(Page-level text extractions)
● ● ● ●

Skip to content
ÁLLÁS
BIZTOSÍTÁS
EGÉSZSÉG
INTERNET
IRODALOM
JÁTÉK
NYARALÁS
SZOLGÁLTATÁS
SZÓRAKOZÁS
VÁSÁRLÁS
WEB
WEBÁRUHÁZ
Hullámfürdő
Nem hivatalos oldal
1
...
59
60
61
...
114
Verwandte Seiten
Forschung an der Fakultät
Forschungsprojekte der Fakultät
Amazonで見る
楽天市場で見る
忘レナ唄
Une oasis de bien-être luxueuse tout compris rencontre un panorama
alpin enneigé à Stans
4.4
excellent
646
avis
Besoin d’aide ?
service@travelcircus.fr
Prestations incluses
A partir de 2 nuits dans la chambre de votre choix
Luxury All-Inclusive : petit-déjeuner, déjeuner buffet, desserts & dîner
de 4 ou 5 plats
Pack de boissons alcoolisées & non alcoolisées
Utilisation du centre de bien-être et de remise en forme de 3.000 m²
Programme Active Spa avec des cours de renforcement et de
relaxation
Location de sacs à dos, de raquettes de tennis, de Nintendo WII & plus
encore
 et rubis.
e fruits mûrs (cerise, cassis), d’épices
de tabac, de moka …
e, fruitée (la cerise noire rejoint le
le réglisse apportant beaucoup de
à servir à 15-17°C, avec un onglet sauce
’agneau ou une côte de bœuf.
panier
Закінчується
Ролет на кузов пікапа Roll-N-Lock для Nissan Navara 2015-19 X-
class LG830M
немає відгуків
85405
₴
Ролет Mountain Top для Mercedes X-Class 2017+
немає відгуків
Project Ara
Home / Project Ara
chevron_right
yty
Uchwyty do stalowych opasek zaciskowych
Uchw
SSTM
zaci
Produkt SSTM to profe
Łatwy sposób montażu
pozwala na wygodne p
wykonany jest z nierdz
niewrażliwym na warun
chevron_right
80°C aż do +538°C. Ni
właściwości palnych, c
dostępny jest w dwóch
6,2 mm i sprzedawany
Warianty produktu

● ● ● ●

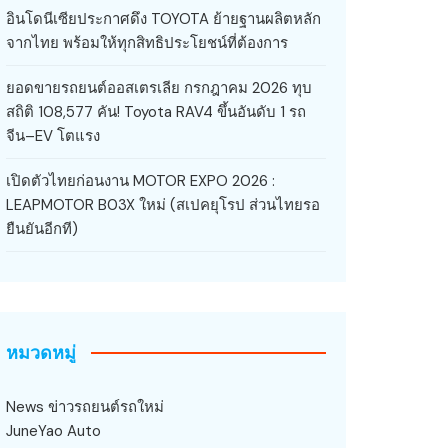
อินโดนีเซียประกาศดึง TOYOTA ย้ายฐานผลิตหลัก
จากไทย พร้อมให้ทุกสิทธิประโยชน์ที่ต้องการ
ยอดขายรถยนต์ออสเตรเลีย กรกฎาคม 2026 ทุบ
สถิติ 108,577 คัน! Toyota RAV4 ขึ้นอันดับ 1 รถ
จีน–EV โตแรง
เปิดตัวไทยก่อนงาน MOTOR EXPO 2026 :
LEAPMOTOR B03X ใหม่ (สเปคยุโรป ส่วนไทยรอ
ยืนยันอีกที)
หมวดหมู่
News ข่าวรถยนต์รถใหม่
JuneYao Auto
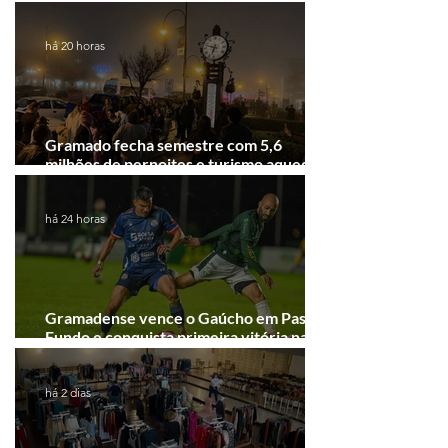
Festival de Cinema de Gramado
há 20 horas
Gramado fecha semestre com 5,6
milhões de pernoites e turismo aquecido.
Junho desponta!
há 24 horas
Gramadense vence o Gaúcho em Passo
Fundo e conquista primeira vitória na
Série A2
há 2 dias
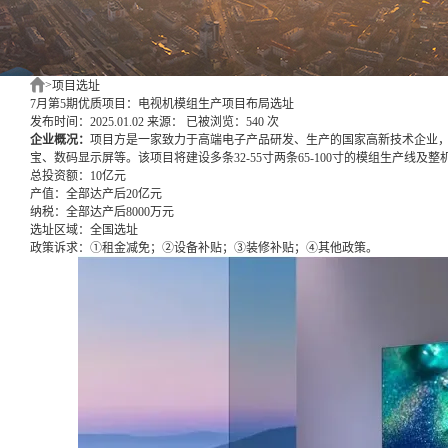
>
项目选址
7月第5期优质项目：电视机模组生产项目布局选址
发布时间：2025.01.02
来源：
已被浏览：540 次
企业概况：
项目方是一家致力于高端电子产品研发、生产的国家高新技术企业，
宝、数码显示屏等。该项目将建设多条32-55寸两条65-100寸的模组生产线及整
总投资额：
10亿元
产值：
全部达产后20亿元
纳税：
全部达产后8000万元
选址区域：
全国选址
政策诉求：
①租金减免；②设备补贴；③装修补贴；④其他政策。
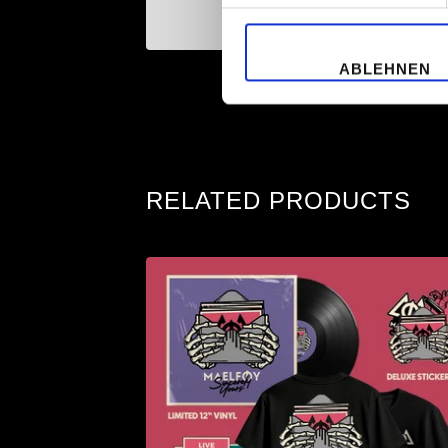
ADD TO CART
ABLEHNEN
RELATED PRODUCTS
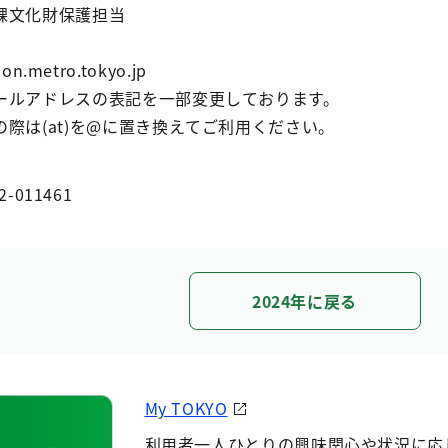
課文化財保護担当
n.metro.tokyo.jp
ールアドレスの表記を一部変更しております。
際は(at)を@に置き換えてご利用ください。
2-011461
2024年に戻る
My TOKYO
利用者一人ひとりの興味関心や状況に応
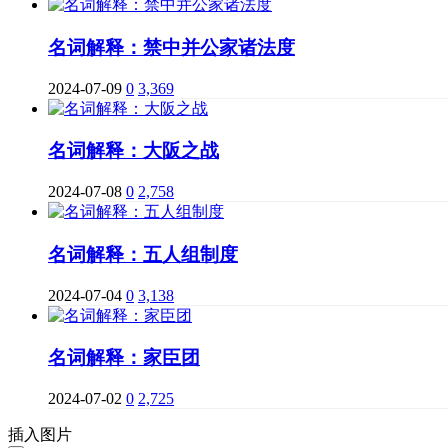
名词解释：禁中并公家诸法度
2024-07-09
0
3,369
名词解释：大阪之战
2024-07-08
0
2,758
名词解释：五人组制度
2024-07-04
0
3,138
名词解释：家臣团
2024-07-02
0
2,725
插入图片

● ● ● ●

What to produce
Please give an exact copy of the entries above, from the line with "Skip to content" down to the line with "de tabac, de moka …", inclusive, and nothing else.

Task output
Skip to content
ÁLLÁS
BIZTOSÍTÁS
EGÉSZSÉG
INTERNET
IRODALOM
JÁTÉK
NYARALÁS
SZOLGÁLTATÁS
SZÓRAKOZÁS
VÁSÁRLÁS
WEB
WEBÁRUHÁZ
Hullámfürdő
Nem hivatalos oldal
1
...
59
60
61
...
114
Verwandte Seiten
Forschung an der Fakultät
Forschungsprojekte der Fakultät
Amazonで見る
楽天市場で見る
忘レナ唄
Une oasis de bien-être luxueuse tout compris rencontre un panorama
alpin enneigé à Stans
4.4
excellent
646
avis
Besoin d’aide ?
service@travelcircus.fr
Prestations incluses
A partir de 2 nuits dans la chambre de votre choix
Luxury All-Inclusive : petit-déjeuner, déjeuner buffet, desserts & dîner
de 4 ou 5 plats
Pack de boissons alcoolisées & non alcoolisées
Utilisation du centre de bien-être et de remise en forme de 3.000 m²
Programme Active Spa avec des cours de renforcement et de
relaxation
Location de sacs à dos, de raquettes de tennis, de Nintendo WII & plus
encore
 et rubis.
e fruits mûrs (cerise, cassis), d’épices
de tabac, de moka …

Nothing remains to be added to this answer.